§ **HOW TO COMPLETE THIS TASK**: Please copy every record below exactly, but leave the pictures out.

-=-=-

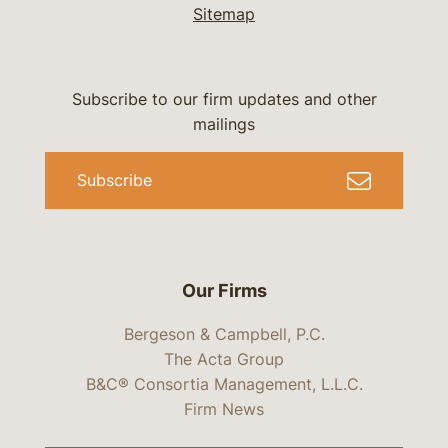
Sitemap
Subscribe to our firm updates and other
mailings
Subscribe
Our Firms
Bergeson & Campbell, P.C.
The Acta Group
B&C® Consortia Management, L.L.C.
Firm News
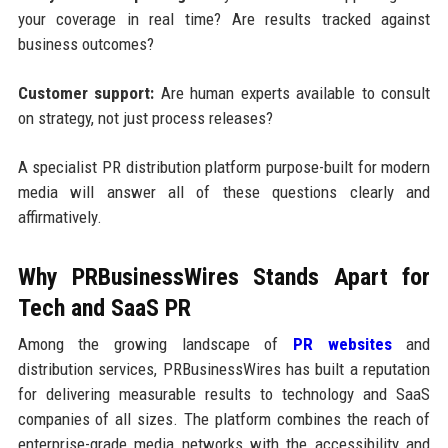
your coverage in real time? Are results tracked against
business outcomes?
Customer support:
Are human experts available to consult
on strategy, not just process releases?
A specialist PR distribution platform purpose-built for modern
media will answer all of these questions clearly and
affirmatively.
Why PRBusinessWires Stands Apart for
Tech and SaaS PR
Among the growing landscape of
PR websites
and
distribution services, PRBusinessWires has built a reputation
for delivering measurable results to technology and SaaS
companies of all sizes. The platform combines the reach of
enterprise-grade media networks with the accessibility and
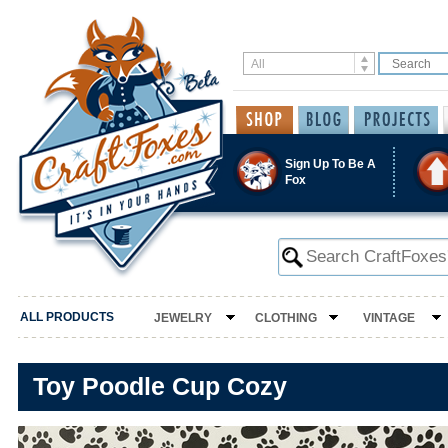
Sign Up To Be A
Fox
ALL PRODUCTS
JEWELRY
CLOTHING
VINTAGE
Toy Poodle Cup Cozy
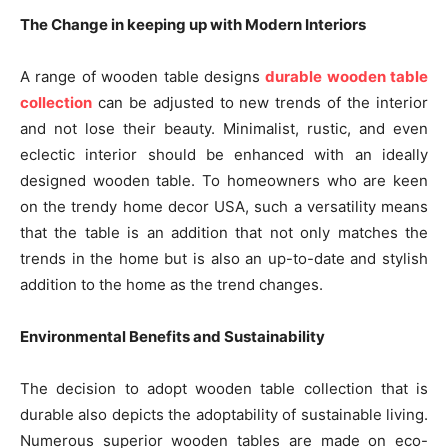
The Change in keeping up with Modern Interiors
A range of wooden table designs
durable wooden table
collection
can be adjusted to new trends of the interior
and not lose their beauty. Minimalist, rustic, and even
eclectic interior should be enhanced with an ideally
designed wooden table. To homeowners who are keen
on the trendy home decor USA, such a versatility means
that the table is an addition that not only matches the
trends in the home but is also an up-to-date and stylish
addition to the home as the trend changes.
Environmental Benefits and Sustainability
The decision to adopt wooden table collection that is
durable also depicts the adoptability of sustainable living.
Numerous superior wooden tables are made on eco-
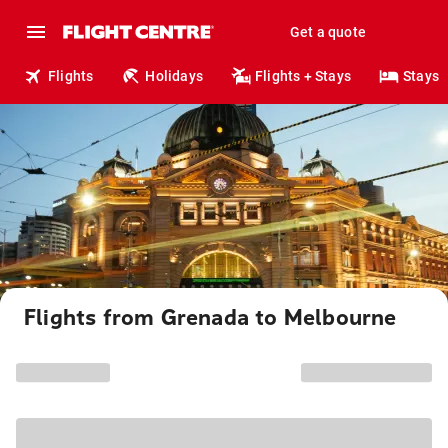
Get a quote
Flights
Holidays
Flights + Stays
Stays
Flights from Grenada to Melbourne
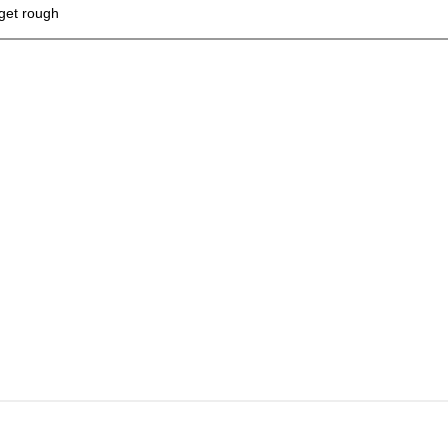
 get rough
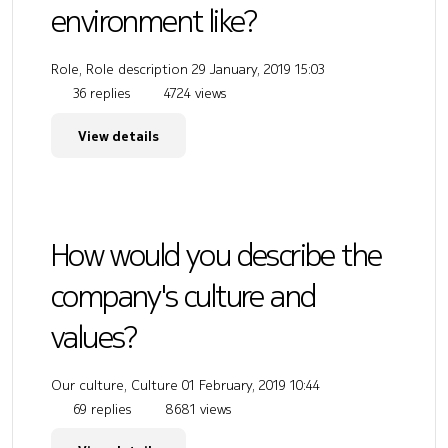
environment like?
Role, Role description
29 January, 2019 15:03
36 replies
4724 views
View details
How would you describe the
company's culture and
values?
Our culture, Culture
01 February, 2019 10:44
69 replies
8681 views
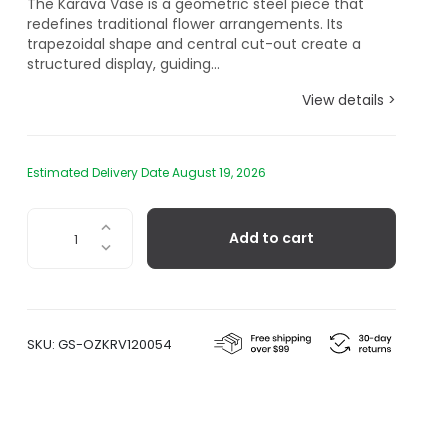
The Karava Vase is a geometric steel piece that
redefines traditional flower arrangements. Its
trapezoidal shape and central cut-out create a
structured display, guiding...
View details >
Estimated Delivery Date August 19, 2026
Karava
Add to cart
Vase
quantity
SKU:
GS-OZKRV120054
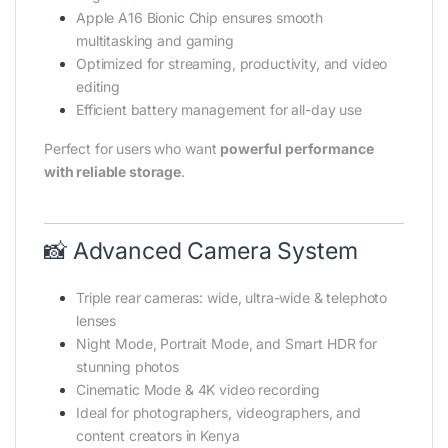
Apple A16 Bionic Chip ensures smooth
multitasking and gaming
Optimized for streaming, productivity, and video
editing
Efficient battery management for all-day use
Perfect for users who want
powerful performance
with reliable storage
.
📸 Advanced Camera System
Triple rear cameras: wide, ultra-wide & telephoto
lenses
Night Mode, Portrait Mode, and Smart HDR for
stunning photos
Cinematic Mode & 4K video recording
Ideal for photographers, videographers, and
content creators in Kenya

-=-=-

§ **OUTPUT FOR THIS EXERCISE**:
Sitemap
Subscribe to our firm updates and other
mailings
Subscribe
Our Firms
Bergeson & Campbell, P.C.
The Acta Group
B&C® Consortia Management, L.L.C.
Firm News
your coverage in real time? Are results tracked against
business outcomes?
Customer support:
Are human experts available to consult
on strategy, not just process releases?
A specialist PR distribution platform purpose-built for modern
media will answer all of these questions clearly and
affirmatively.
Why PRBusinessWires Stands Apart for
Tech and SaaS PR
Among the growing landscape of
PR websites
and
distribution services, PRBusinessWires has built a reputation
for delivering measurable results to technology and SaaS
companies of all sizes. The platform combines the reach of
enterprise-grade media networks with the accessibility and
Sign Up To Be A
Fox
ALL PRODUCTS
JEWELRY
CLOTHING
VINTAGE
Toy Poodle Cup Cozy
The Change in keeping up with Modern Interiors
A range of wooden table designs
durable wooden table
collection
can be adjusted to new trends of the interior
and not lose their beauty. Minimalist, rustic, and even
eclectic interior should be enhanced with an ideally
designed wooden table. To homeowners who are keen
on the trendy home decor USA, such a versatility means
that the table is an addition that not only matches the
trends in the home but is also an up-to-date and stylish
addition to the home as the trend changes.
Environmental Benefits and Sustainability
The decision to adopt wooden table collection that is
durable also depicts the adoptability of sustainable living.
Numerous superior wooden tables are made on eco-
Get a quote
Flights
Holidays
Flights + Stays
Stays
Flights from Grenada to Melbourne
 get rough
environment like?
Role, Role description
29 January, 2019 15:03
36 replies
4724 views
View details
How would you describe the
company's culture and
values?
Our culture, Culture
01 February, 2019 10:44
69 replies
8681 views
The Karava Vase is a geometric steel piece that
redefines traditional flower arrangements. Its
trapezoidal shape and central cut-out create a
structured display, guiding...
View details >
Estimated Delivery Date August 19, 2026
Karava
Add to cart
Vase
quantity
SKU:
GS-OZKRV120054
Apple A16 Bionic Chip ensures smooth
multitasking and gaming
Optimized for streaming, productivity, and video
editing
Efficient battery management for all-day use
Perfect for users who want
powerful performance
with reliable storage
.
📸 Advanced Camera System
Triple rear cameras: wide, ultra-wide & telephoto
lenses
Night Mode, Portrait Mode, and Smart HDR for
stunning photos
Cinematic Mode & 4K video recording
Ideal for photographers, videographers, and
content creators in Kenya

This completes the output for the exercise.